- **Exercise description**
Give back, unchanged, each line from the one containing "Оригинальные виды памятников" through the last line of the entries below.

=== Section Start ===

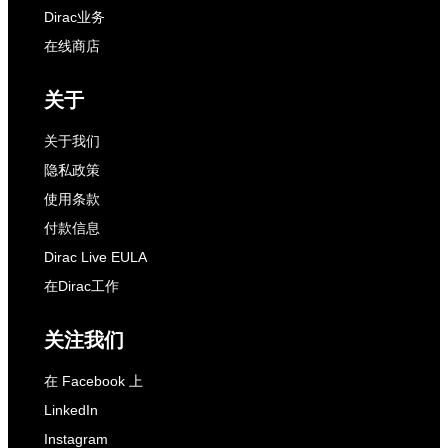
Dirac业务
在线商店
关于
关于我们
隐私政策
使用条款
付款信息
Dirac Live EULA
在Dirac工作
关注我们
在 Facebook 上
LinkedIn
Instagram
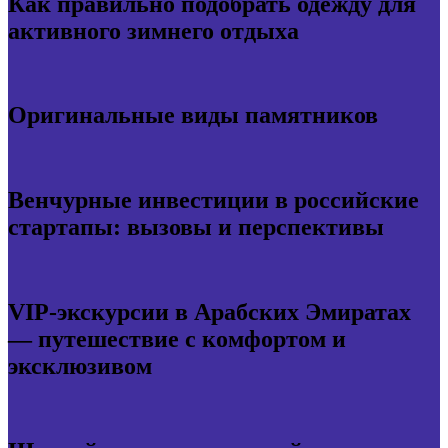
Как правильно подобрать одежду для
активного зимнего отдыха
Оригинальные виды памятников
Венчурные инвестиции в российские
стартапы: вызовы и перспективы
VIP-экскурсии в Арабских Эмиратах
— путешествие с комфортом и
эксклюзивом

=== Section End ===

- **Answer box**
Оригинальные виды памятников
Венчурные инвестиции в российские
стартапы: вызовы и перспективы
VIP-экскурсии в Арабских Эмиратах
— путешествие с комфортом и
эксклюзивом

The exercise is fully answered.